Limitations & Future Work

  • Social-CoT incurs significant inference overhead; despite MEDEA being smaller than some API-based LMMs, real-time recommendation scenarios may require caching, distillation, or early-exit mechanisms.
  • Social alignment is optimized based on specific platform dynamics; transferring to different cultures, community norms, or content ecosystems may require re-annotation and re-alignment.
  • Binary High/Low classification is relatively coarse; community resonance is continuous, multi-dimensional, and changes over time.
  • The method currently relies on rich multimodal metadata; its effectiveness remains to be verified in scenarios with only titles/covers or extremely sparse comments.

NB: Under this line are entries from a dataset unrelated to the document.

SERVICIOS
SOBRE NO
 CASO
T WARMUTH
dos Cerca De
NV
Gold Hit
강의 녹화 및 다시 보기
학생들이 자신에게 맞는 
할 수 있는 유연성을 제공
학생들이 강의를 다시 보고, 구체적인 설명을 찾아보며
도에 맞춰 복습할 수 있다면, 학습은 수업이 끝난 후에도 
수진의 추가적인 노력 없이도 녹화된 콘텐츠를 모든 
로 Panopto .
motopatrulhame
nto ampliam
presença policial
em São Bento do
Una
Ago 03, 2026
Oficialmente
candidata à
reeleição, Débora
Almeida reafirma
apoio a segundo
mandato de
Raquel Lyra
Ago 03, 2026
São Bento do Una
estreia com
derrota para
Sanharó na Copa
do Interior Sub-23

  • Future work could extend to multi-level quality, sub-community preference modeling, temporal resonance prediction, and lightweight Social-CoT distillation.
  • vs FastVQA / DOVER / MaxVQA / Q-Align / FineVQ: While these focus on visual technical/aesthetic quality, CASTER focuses on whether content triggers real community positive feedback.

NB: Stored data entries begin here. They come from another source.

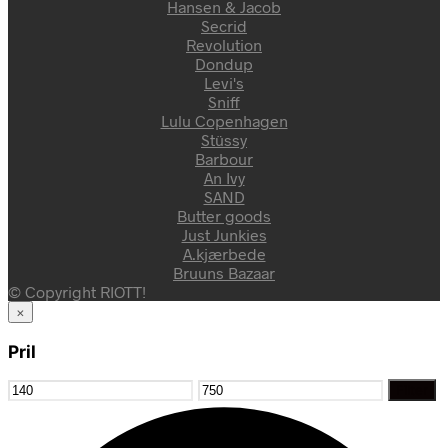
Hansen & Jacob
Secrid
Revolution
Dondup
Levi's
Sniff
Lulu Copenhagen
Stüssy
Barbour
An Ivy
SAND
Butter goods
Just Junkies
A.kjærbede
Bruuns Bazaar
© Copyright RIOTT!
×
Pril
Mindste
Højeste
Filter
pris
pris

  • vs Long-CoT LMM: Long-reasoning models provide detailed analysis but tend to be over-permissive without community standards; MEDEA constrains this bias using expert labels and real comments.

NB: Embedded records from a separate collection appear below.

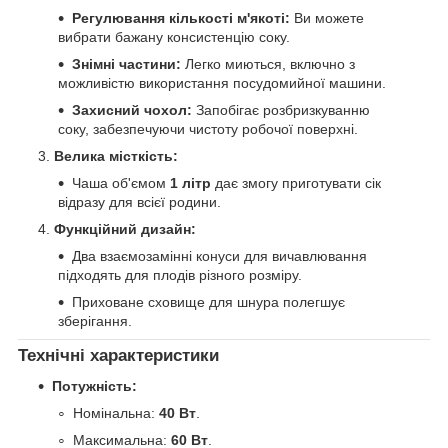
Регулювання кількості м'якоті:
Ви можете
вибрати бажану консистенцію соку.
Знімні частини:
Легко миються, включно з
можливістю використання посудомийної машини.
Захисний чохол:
Запобігає розбризкуванню
соку, забезпечуючи чистоту робочої поверхні.
Велика місткість:
Чаша об'ємом
1 літр
дає змогу приготувати сік
відразу для всієї родини.
Функційний дизайн:
Два взаємозамінні конуси для вичавлювання
підходять для плодів різного розміру.
Приховане сховище для шнура полегшує
зберігання.
Технічні характеристики
Потужність:
Номінальна:
40 Вт
.
Максимальна:
60 Вт
.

  • vs prompt-only Social-CoT: Prompting can improve social perspective, but training and rewards are necessary to internalize which reactions are genuine and discriminative.
  • Insight: For recommendation, moderation, and creator feedback systems, "simulating user group reactions" can serve as an interpretable evaluation layer, provided it is constrained by real community data and expert standards to avoid hollow generated commentary.

Rating

  • Novelty: ⭐⭐⭐⭐⭐ Task redefinition, Social-CoT, and social alignment rewards are well-integrated and distinctive.
  • Experimental Thoroughness: ⭐⭐⭐⭐☆ Main experiments, ablations, costs, and reasoning quality are comprehensive; cross-platform generalization lacks empirical evidence.
  • Writing Quality: ⭐⭐⭐⭐☆ Strong storyline with clear motivation and methodology.
  • Value: ⭐⭐⭐⭐☆ Highly insightful for UGC recommendation and multimodal social reasoning, though implementation requires careful handling of cost and platform bias.